- _Description of the task_:
Each record should be copied exactly, and none of them omitted.

Extracted page text data
^^^^^^^^
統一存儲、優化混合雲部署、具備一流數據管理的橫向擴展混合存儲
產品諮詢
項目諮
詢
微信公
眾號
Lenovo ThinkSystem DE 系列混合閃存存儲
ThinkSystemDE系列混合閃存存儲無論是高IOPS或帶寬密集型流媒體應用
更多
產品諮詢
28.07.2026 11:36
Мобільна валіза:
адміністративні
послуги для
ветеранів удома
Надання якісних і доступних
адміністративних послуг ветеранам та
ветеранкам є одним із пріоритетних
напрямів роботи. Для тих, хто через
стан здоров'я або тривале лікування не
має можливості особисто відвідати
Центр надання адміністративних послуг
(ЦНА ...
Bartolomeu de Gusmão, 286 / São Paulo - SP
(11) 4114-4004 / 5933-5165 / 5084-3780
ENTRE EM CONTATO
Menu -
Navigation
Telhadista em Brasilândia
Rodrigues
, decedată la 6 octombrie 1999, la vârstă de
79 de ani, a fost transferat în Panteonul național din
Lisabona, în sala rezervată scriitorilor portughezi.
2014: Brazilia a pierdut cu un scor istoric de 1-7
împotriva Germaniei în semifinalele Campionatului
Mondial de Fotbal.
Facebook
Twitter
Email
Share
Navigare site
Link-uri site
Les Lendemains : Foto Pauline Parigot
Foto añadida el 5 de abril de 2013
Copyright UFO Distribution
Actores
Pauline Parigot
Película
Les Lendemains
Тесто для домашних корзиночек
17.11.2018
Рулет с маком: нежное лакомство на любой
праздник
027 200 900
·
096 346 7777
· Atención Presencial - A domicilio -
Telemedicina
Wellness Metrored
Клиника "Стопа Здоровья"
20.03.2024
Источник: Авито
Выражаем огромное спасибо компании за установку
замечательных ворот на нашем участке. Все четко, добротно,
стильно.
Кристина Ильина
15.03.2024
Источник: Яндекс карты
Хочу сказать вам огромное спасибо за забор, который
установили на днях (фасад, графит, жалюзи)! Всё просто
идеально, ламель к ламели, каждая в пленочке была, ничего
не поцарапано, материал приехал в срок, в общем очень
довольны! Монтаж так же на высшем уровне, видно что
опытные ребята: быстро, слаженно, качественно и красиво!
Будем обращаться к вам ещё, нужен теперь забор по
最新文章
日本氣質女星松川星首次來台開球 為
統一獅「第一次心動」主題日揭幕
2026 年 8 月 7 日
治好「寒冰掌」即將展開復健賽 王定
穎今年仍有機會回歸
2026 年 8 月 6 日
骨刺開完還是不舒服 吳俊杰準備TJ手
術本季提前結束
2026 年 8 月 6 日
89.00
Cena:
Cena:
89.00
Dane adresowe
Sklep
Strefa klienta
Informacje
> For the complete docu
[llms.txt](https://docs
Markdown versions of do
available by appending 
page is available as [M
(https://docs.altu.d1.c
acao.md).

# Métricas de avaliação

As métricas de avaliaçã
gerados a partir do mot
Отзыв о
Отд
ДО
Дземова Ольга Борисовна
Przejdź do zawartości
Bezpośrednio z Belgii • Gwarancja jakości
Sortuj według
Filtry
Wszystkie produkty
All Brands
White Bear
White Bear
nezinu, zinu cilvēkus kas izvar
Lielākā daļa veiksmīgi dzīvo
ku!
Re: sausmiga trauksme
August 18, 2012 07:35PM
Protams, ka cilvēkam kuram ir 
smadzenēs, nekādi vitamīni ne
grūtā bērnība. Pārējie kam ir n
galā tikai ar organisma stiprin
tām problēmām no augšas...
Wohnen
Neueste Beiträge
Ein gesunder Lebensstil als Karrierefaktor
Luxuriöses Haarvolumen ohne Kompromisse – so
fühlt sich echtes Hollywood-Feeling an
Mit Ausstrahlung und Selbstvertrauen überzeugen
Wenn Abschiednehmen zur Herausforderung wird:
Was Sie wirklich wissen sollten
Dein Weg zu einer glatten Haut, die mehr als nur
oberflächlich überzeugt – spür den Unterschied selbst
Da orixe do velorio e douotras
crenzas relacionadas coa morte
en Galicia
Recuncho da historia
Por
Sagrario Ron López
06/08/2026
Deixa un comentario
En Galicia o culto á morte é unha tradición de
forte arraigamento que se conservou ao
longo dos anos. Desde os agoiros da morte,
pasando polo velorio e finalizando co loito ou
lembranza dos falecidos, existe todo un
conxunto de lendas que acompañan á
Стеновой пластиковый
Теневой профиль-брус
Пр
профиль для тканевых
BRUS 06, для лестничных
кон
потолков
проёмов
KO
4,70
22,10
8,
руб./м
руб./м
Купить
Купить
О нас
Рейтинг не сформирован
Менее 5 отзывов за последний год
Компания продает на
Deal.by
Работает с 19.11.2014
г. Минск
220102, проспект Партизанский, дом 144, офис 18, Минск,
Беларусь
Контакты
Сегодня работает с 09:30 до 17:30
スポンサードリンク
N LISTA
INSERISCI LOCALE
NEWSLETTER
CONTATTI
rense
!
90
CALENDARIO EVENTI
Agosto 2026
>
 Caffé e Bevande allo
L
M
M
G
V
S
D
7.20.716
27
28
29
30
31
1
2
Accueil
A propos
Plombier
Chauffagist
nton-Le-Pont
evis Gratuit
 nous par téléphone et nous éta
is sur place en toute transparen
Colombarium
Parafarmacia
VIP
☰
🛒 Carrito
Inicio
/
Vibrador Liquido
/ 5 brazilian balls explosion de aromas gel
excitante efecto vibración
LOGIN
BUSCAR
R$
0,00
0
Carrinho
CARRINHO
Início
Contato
^^^^^^^^
- _Your response_:
統一存儲、優化混合雲部署、具備一流數據管理的橫向擴展混合存儲
產品諮詢
項目諮
詢
微信公
眾號
Lenovo ThinkSystem DE 系列混合閃存存儲
ThinkSystemDE系列混合閃存存儲無論是高IOPS或帶寬密集型流媒體應用
更多
產品諮詢
28.07.2026 11:36
Мобільна валіза:
адміністративні
послуги для
ветеранів удома
Надання якісних і доступних
адміністративних послуг ветеранам та
ветеранкам є одним із пріоритетних
напрямів роботи. Для тих, хто через
стан здоров'я або тривале лікування не
має можливості особисто відвідати
Центр надання адміністративних послуг
(ЦНА ...
Bartolomeu de Gusmão, 286 / São Paulo - SP
(11) 4114-4004 / 5933-5165 / 5084-3780
ENTRE EM CONTATO
Menu -
Navigation
Telhadista em Brasilândia
Rodrigues
, decedată la 6 octombrie 1999, la vârstă de
79 de ani, a fost transferat în Panteonul național din
Lisabona, în sala rezervată scriitorilor portughezi.
2014: Brazilia a pierdut cu un scor istoric de 1-7
împotriva Germaniei în semifinalele Campionatului
Mondial de Fotbal.
Facebook
Twitter
Email
Share
Navigare site
Link-uri site
Les Lendemains : Foto Pauline Parigot
Foto añadida el 5 de abril de 2013
Copyright UFO Distribution
Actores
Pauline Parigot
Película
Les Lendemains
Тесто для домашних корзиночек
17.11.2018
Рулет с маком: нежное лакомство на любой
праздник
027 200 900
·
096 346 7777
· Atención Presencial - A domicilio -
Telemedicina
Wellness Metrored
Клиника "Стопа Здоровья"
20.03.2024
Источник: Авито
Выражаем огромное спасибо компании за установку
замечательных ворот на нашем участке. Все четко, добротно,
стильно.
Кристина Ильина
15.03.2024
Источник: Яндекс карты
Хочу сказать вам огромное спасибо за забор, который
установили на днях (фасад, графит, жалюзи)! Всё просто
идеально, ламель к ламели, каждая в пленочке была, ничего
не поцарапано, материал приехал в срок, в общем очень
довольны! Монтаж так же на высшем уровне, видно что
опытные ребята: быстро, слаженно, качественно и красиво!
Будем обращаться к вам ещё, нужен теперь забор по
最新文章
日本氣質女星松川星首次來台開球 為
統一獅「第一次心動」主題日揭幕
2026 年 8 月 7 日
治好「寒冰掌」即將展開復健賽 王定
穎今年仍有機會回歸
2026 年 8 月 6 日
骨刺開完還是不舒服 吳俊杰準備TJ手
術本季提前結束
2026 年 8 月 6 日
89.00
Cena:
Cena:
89.00
Dane adresowe
Sklep
Strefa klienta
Informacje
> For the complete docu
[llms.txt](https://docs
Markdown versions of do
available by appending 
page is available as [M
(https://docs.altu.d1.c
acao.md).

# Métricas de avaliação

As métricas de avaliaçã
gerados a partir do mot
Отзыв о
Отд
ДО
Дземова Ольга Борисовна
Przejdź do zawartości
Bezpośrednio z Belgii • Gwarancja jakości
Sortuj według
Filtry
Wszystkie produkty
All Brands
White Bear
White Bear
nezinu, zinu cilvēkus kas izvar
Lielākā daļa veiksmīgi dzīvo
ku!
Re: sausmiga trauksme
August 18, 2012 07:35PM
Protams, ka cilvēkam kuram ir 
smadzenēs, nekādi vitamīni ne
grūtā bērnība. Pārējie kam ir n
galā tikai ar organisma stiprin
tām problēmām no augšas...
Wohnen
Neueste Beiträge
Ein gesunder Lebensstil als Karrierefaktor
Luxuriöses Haarvolumen ohne Kompromisse – so
fühlt sich echtes Hollywood-Feeling an
Mit Ausstrahlung und Selbstvertrauen überzeugen
Wenn Abschiednehmen zur Herausforderung wird:
Was Sie wirklich wissen sollten
Dein Weg zu einer glatten Haut, die mehr als nur
oberflächlich überzeugt – spür den Unterschied selbst
Da orixe do velorio e douotras
crenzas relacionadas coa morte
en Galicia
Recuncho da historia
Por
Sagrario Ron López
06/08/2026
Deixa un comentario
En Galicia o culto á morte é unha tradición de
forte arraigamento que se conservou ao
longo dos anos. Desde os agoiros da morte,
pasando polo velorio e finalizando co loito ou
lembranza dos falecidos, existe todo un
conxunto de lendas que acompañan á
Стеновой пластиковый
Теневой профиль-брус
Пр
профиль для тканевых
BRUS 06, для лестничных
кон
потолков
проёмов
KO
4,70
22,10
8,
руб./м
руб./м
Купить
Купить
О нас
Рейтинг не сформирован
Менее 5 отзывов за последний год
Компания продает на
Deal.by
Работает с 19.11.2014
г. Минск
220102, проспект Партизанский, дом 144, офис 18, Минск,
Беларусь
Контакты
Сегодня работает с 09:30 до 17:30
スポンサードリンク
N LISTA
INSERISCI LOCALE
NEWSLETTER
CONTATTI
rense
!
90
CALENDARIO EVENTI
Agosto 2026
>
 Caffé e Bevande allo
L
M
M
G
V
S
D
7.20.716
27
28
29
30
31
1
2
Accueil
A propos
Plombier
Chauffagist
nton-Le-Pont
evis Gratuit
 nous par téléphone et nous éta
is sur place en toute transparen
Colombarium
Parafarmacia
VIP
☰
🛒 Carrito
Inicio
/
Vibrador Liquido
/ 5 brazilian balls explosion de aromas gel
excitante efecto vibración
LOGIN
BUSCAR
R$
0,00
0
Carrinho
CARRINHO
Início
Contato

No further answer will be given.